6. In the same ADSI window, expand CN=Servers -> CN=Your Server Name -> CN=InformationStore. Highlight container CN=Second Storage Group, right click this container and select delete. Click OK to delete all sub objects of this container also.
7. Open the Exchange Management Console and expand the Server container and click Mailbox. You will now notice that your Second Storage Group and Public Folder Database are no longer listed. In the actions pane of the Mailbox window click “New Storage Group” and follow the creation wizard. Once the storage group has been created click “New Public Folder Database” and follow the creation wizard. Please note, if an error occurs during the last step of the wizard relating to mounting the new database, click finish and then manually mount the new database yourself. If your interested you will now see through ADSI Edit that the two containers we deleted earlier have now been recreated.
8. Expand the Organization container and click Mailbox. From the mailbox options, select the Offline Address Book tab, right click the offline address book and select properties. Select the distribution tab and then check “Enable public folder distribution”, in effect the reverse action of step two. If this is not performed any down level Outlook clients, such as 2003, will not be able to utilise the OAB.
9. Now the new database has been created you can attempt to either restore the database you backed up in step 3 or restore the public folders individually from an Outlook client using the PST created in step one. To decide which method you need to use, open the Exchange Management Console, select the Server container and then click Mailbox. Dismount the public folder database, then right click the database and select properties. Place a check next to the ” This database can be overwritten by a restore” option as shown in the screenshot below.

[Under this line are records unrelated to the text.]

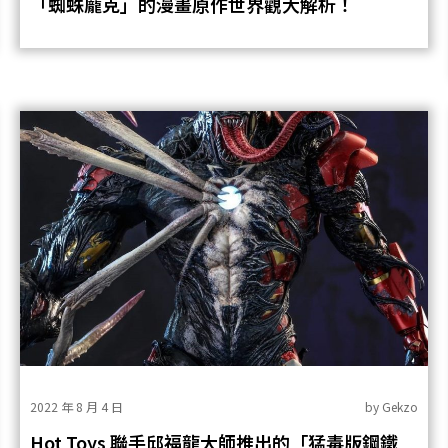
「蜘蛛龐克」的漫畫原作世界觀大解析！
2022 年 8 月 4 日
by
Gekzo
Hot Toys 聯手邱福龍大師推出的「猛毒版鋼鐵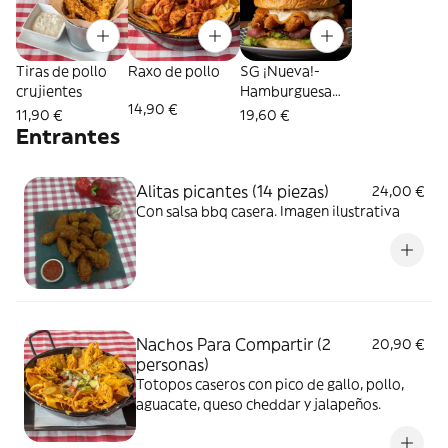
Tiras de pollo
Raxo de pollo
SG ¡Nueva!-
crujientes
Hamburguesa
14,90 €
crujiente de
11,90 €
19,60 €
pollo
Entrantes
Alitas picantes (14 piezas)
24,00 €
Con salsa bbq casera. Imagen ilustrativa
Nachos Para Compartir (2
20,90 €
personas)
Totopos caseros con pico de gallo, pollo,
aguacate, queso cheddar y jalapeños.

10. Browse to the file location of the new public folder database and then copy the backed up database from step 3 so that the existing database is overwritten. Return to the Exchange Management console and mount the database. If you cannot see public folders in the Public Folder Management Console, your database has suffered corruption. Unfortunately performing integrity, repair and defragment operations through ESEUTIL do not resolve this problem. If the database is corrupt you will need to perform steps 1-9 of this guide again, and then use your PST file to restore the public folders. Please note, if the PST method is used you will need to mail enable any public folders that previously had this functionality again. Public folder permissions however, are kept intact when restoring via PST.
While this is a slightly lengthy process, removing the storage group, database and it’s related Active Directory attributes will resolve this issue.